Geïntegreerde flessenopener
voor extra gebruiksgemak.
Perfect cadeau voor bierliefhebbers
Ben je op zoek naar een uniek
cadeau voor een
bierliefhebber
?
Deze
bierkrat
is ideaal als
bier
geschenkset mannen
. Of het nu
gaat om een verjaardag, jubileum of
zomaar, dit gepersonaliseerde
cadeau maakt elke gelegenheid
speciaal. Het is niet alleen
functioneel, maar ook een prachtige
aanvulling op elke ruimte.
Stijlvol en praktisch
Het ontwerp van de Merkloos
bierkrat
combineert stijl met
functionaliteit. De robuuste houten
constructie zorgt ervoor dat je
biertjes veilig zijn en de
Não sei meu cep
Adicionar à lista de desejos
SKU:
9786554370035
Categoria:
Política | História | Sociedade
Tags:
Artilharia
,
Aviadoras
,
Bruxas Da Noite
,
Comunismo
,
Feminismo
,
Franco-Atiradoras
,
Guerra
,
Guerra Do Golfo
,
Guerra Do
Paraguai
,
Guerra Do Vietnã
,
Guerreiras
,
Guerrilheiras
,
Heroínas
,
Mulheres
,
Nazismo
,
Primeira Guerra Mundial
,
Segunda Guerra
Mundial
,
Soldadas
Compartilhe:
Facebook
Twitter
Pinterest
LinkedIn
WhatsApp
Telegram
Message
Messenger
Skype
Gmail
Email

## Your assignment
Could you reproduce every record exactly as shown above?

## Response box
Geïntegreerde flessenopener
voor extra gebruiksgemak.
Perfect cadeau voor bierliefhebbers
Ben je op zoek naar een uniek
cadeau voor een
bierliefhebber
?
Deze
bierkrat
is ideaal als
bier
geschenkset mannen
. Of het nu
gaat om een verjaardag, jubileum of
zomaar, dit gepersonaliseerde
cadeau maakt elke gelegenheid
speciaal. Het is niet alleen
functioneel, maar ook een prachtige
aanvulling op elke ruimte.
Stijlvol en praktisch
Het ontwerp van de Merkloos
bierkrat
combineert stijl met
functionaliteit. De robuuste houten
constructie zorgt ervoor dat je
biertjes veilig zijn en de
Não sei meu cep
Adicionar à lista de desejos
SKU:
9786554370035
Categoria:
Política | História | Sociedade
Tags:
Artilharia
,
Aviadoras
,
Bruxas Da Noite
,
Comunismo
,
Feminismo
,
Franco-Atiradoras
,
Guerra
,
Guerra Do Golfo
,
Guerra Do
Paraguai
,
Guerra Do Vietnã
,
Guerreiras
,
Guerrilheiras
,
Heroínas
,
Mulheres
,
Nazismo
,
Primeira Guerra Mundial
,
Segunda Guerra
Mundial
,
Soldadas
Compartilhe:
Facebook
Twitter
Pinterest
LinkedIn
WhatsApp
Telegram
Message
Messenger
Skype
Gmail
Email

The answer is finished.